注目の論文
【老化】ヒトの臍帯血中のタンパク質によって老齢マウスの認知機能が高まった
Nature
2017年4月20日
Ageing: Human cord-blood protein enhances cognitive function in old mice
ヒトの臍帯血漿中に存在するタンパク質が老齢マウスの海馬を再び活性化して、認知機能を改善したという研究結果を報告する論文が、今週のオンライン版に掲載される。この発見は、老化する脳の変性を標的とする治療法の開発に役立つ可能性がある。
Tony Wyss-Corayたちの研究グループは、これまでの研究で、若齢マウスの血中因子を使うと老齢マウスにおける老化に伴う変化を阻害できることを明らかにしていた。今回、この研究グループは、これに似た効果がヒトの臍帯血漿にあることを実証し、この効果の原因としてTIMP2(組織メタロプロテアーゼ阻害物質2)というタンパク質を同定した。

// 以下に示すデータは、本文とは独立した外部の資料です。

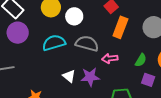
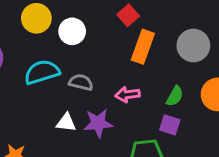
gray semicircle: (87, 44) -> (81, 82), moved, size x0.7
white triangle: (69, 76) -> (66, 123), turned -32
purple square: (148, 80) -> (170, 125), moved

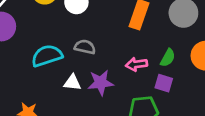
cyan semicircle: (42, 72) -> (47, 56), moved
pink arrow: (127, 95) -> (136, 64), moved

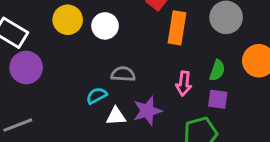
cyan semicircle: (47, 56) -> (97, 96), moved, size x0.6
pink arrow: (136, 64) -> (184, 84), turned -65

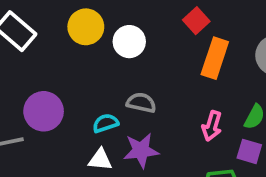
purple circle: (26, 68) -> (44, 111), moved
purple star: (147, 111) -> (141, 150), moved
white triangle: (116, 116) -> (100, 160), moved

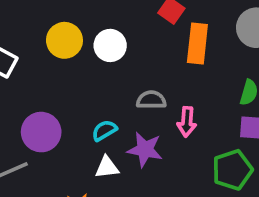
gray semicircle: (141, 103) -> (151, 100), moved
pink arrow: (212, 126) -> (187, 122), moved
purple star: (141, 150) -> (145, 150), turned 30

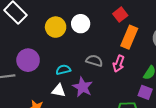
yellow circle: (64, 40) -> (56, 27), moved
pink arrow: (187, 122) -> (119, 64), moved

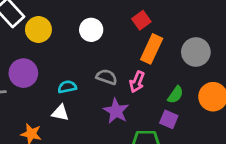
yellow circle: (56, 27) -> (38, 29), moved
purple star: (83, 87) -> (116, 111), moved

TIMP2は、発生初期に自然に生じるタンパク質で、老齢マウスに注入すると脳内に出現した。TIMP2を注入された老齢マウスは、学習、記憶、シナプス可塑性(脳が変化して新しい情報に適応する能力)に関するさまざまな試験の成績が向上した。まとめると、今回の研究によって得られた知見は、発生初期に存在する全身性因子が老化した組織を再び活性化する上で役立ち、TIMP2とTIMP2が標的とする細胞が新薬開発にとって有用な標的となる可能性があることを示唆している。